## Extracted records
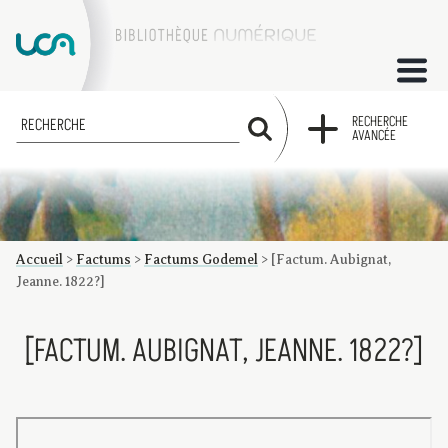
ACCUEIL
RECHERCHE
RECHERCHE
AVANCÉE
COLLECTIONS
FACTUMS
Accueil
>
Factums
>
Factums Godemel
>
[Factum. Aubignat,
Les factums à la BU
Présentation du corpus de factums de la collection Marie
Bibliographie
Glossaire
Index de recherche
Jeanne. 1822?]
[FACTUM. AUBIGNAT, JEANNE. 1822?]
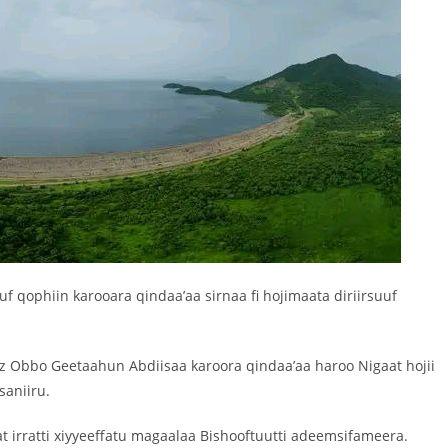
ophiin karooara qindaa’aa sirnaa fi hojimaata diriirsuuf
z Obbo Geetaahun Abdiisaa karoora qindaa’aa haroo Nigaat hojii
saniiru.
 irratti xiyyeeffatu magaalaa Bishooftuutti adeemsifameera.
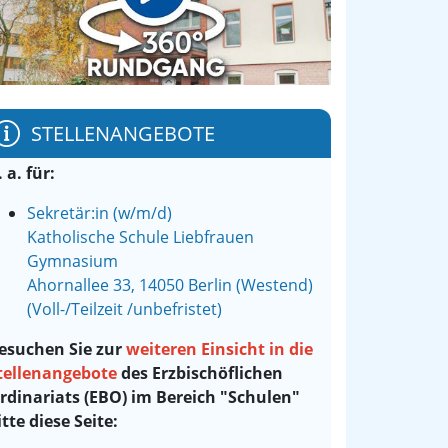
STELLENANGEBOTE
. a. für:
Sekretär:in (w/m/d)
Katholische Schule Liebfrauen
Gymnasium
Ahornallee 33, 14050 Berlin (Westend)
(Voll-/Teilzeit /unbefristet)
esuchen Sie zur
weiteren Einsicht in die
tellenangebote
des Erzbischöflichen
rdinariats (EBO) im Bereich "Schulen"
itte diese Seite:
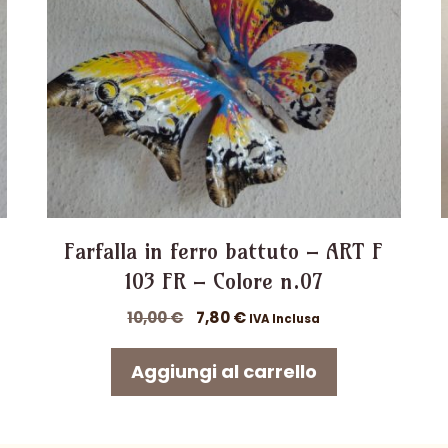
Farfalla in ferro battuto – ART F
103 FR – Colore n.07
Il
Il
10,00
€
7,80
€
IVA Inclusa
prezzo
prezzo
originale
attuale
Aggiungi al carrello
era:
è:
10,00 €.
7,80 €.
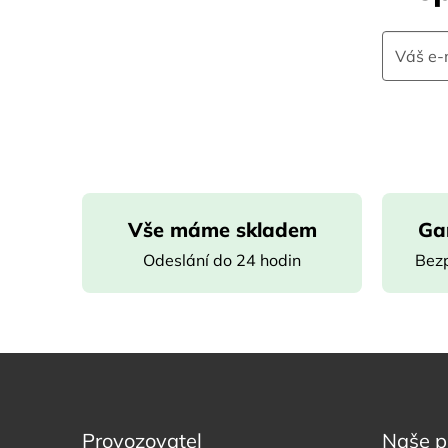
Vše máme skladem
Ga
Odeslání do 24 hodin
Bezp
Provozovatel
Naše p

## What the task asks
Leave out the pictures and output everything else in the records exactly.

## Solution to this task
ACCUEIL
RECHERCHE
RECHERCHE
AVANCÉE
COLLECTIONS
FACTUMS
Accueil
>
Factums
>
Factums Godemel
>
[Factum. Aubignat,
Les factums à la BU
Présentation du corpus de factums de la collection Marie
Bibliographie
Glossaire
Index de recherche
Jeanne. 1822?]
[FACTUM. AUBIGNAT, JEANNE. 1822?]
ophiin karooara qindaa’aa sirnaa fi hojimaata diriirsuuf
z Obbo Geetaahun Abdiisaa karoora qindaa’aa haroo Nigaat hojii
saniiru.
 irratti xiyyeeffatu magaalaa Bishooftuutti adeemsifameera.
STELLENANGEBOTE
. a. für:
Sekretär:in (w/m/d)
Katholische Schule Liebfrauen
Gymnasium
Ahornallee 33, 14050 Berlin (Westend)
(Voll-/Teilzeit /unbefristet)
esuchen Sie zur
weiteren Einsicht in die
tellenangebote
des Erzbischöflichen
rdinariats (EBO) im Bereich "Schulen"
itte diese Seite:
Farfalla in ferro battuto – ART F
103 FR – Colore n.07
Il
Il
10,00
€
7,80
€
IVA Inclusa
prezzo
prezzo
originale
attuale
Aggiungi al carrello
era:
è:
10,00 €.
7,80 €.
Vše máme skladem
Ga
Odeslání do 24 hodin
Bezp
Provozovatel
Naše p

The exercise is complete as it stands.